Unlike Jerusalem, Belfast, or Nicosia, Monrovia is not divided physically into “sides.” People from all tribes intermingle in the capital, having been shuffled by the war. The more affluent people and the business class live interspersed with Liberians who could barely be considered to have a home. Small lean-tos and roof-less apartments are beside newer or repaired apartments and houses. The businesses show more of a spatial divide with the main drags having foreign-owned shops set back from the street and Liberian peddlers sitting close to the road in tiers of economic stratification, with the poorest being on the street weaving amidst the cars with just a few items in their hands to sell.

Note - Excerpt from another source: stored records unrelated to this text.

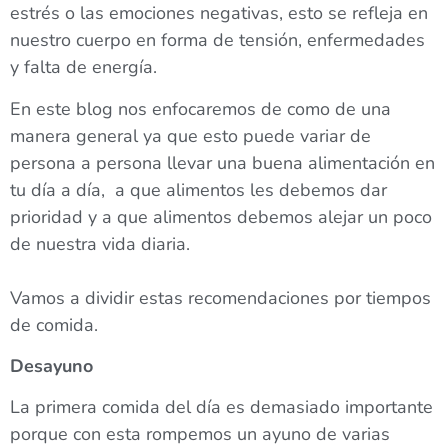
estrés o las emociones negativas, esto se refleja en
nuestro cuerpo en forma de tensión, enfermedades
y falta de energía.
En este blog nos enfocaremos de como de una
manera general ya que esto puede variar de
persona a persona llevar una buena alimentación en
tu día a día, a que alimentos les debemos dar
prioridad y a que alimentos debemos alejar un poco
de nuestra vida diaria.
Vamos a dividir estas recomendaciones por tiempos
de comida.
Desayuno
La primera comida del día es demasiado importante
porque con esta rompemos un ayuno de varias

In part because of the large amount of UN troops and international non-governmental organizations (iNGOs) which pump money into the economy, Liberians are very dependant and enabled by most of the foreign assistance. The rural communities see the iNGOs and UN more as a hand-out or passerbys who are just temporarily in their country, while there is much more tension regarding them and the foreign business owners. Closer to the city, Liberians frequently group all foreigners together.
The vast majority of business owners are foreigners. Among these, larger businesses are almost exclusively foreigners, usually Lebanese or Indian. Only small gas stations & garages, restaurants, and local “entertainment centers” which show bootlegged movies are owned by Liberians. Almost none employ more than 3 staff members to work at the same time.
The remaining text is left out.